Naya teve sua prisão preventiva decretada no último dia 11 pelo juiz Cairo Ítalo França David, na 34ª Vara Criminal do Rio, devido a indícios de que a escritura pública referente à propriedade Boa Vista, em Ribeirão Junqueira, na cidade mineira de Leopoldina, teria sido falsificada. Segundo o Ministério Público do Rio de Janeiro, foi constatado que o empresário teria usado escritura pública falsa para cancelar a indisponibilidade do imóvel que estava vinculado à garantia do pagamento das vítimas do desabamento do Palace II. O registro no Tabelionato de Notas do 3º Ofício de Vitória da Conquista, em vez de conter a transação de imóvel de 43 hectares de propriedade de Naya em Minas Gerais, trazia a escritura de compra e venda celebrada entre outras pessoas de um lote naquela cidade baiana.
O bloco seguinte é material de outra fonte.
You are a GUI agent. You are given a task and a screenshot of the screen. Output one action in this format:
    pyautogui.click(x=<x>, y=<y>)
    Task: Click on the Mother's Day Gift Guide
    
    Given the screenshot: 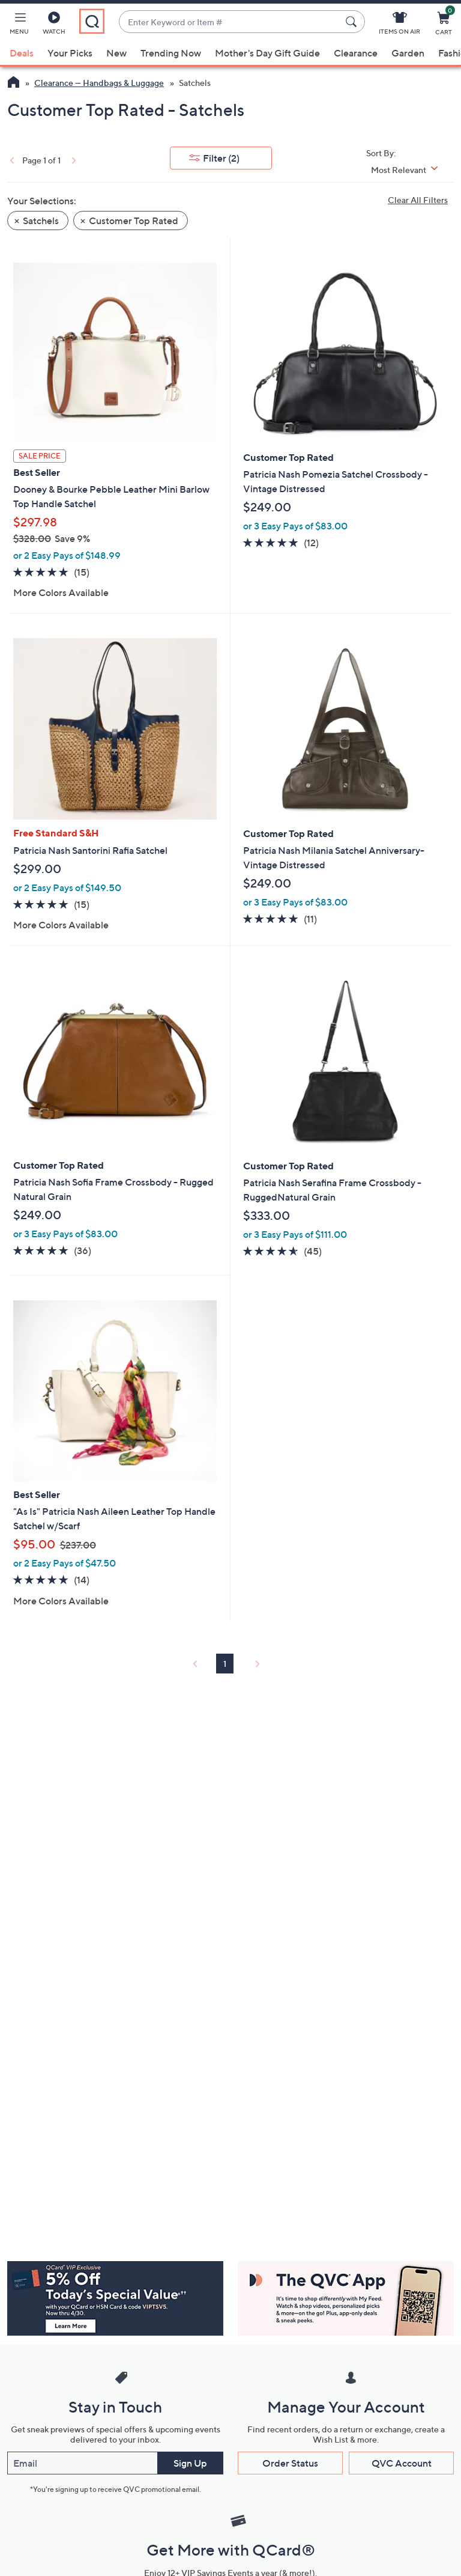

A defesa pretendia a imediata soltura de Naya, sustentado a nulidade absoluta da decisão que recebeu a denúncia e decretou a prisão. Isso porque o juiz, em exercício na 34ª Vara Criminal, decidiu sem que o advogado de Naya para assuntos criminais tivesse se manifestado, como determinado pela juíza titular. O advogado que teria sido intimado era defensor para questões cíveis, tendo comunicado o fato ao juízo e requerido a exclusão de seu nome e a intimação pessoal do empresário. Ainda assim a denúncia foi recebida e a prisão preventiva decretada. Além disso, acredita não haver necessidade da prisão antecipada de Naya, pois ele não teria praticado qualquer ato que pudesse caracterizar sua ingerência nos processos penais a que responde devido ao desabamento do prédio em 1998 e que pudesse pôr em risco a instrução criminal.
Decidir se é ou não nula a decisão que decretou a prisão preventiva de Sérgio Naya e recebeu a denúncia contra ele caberá à Quinta Turma. Isso após chegarem as informações solicitadas pela ministra Laurita Vaz e o processo, que será enviado ao Ministério Público Federal, retorne ao STJ com parecer.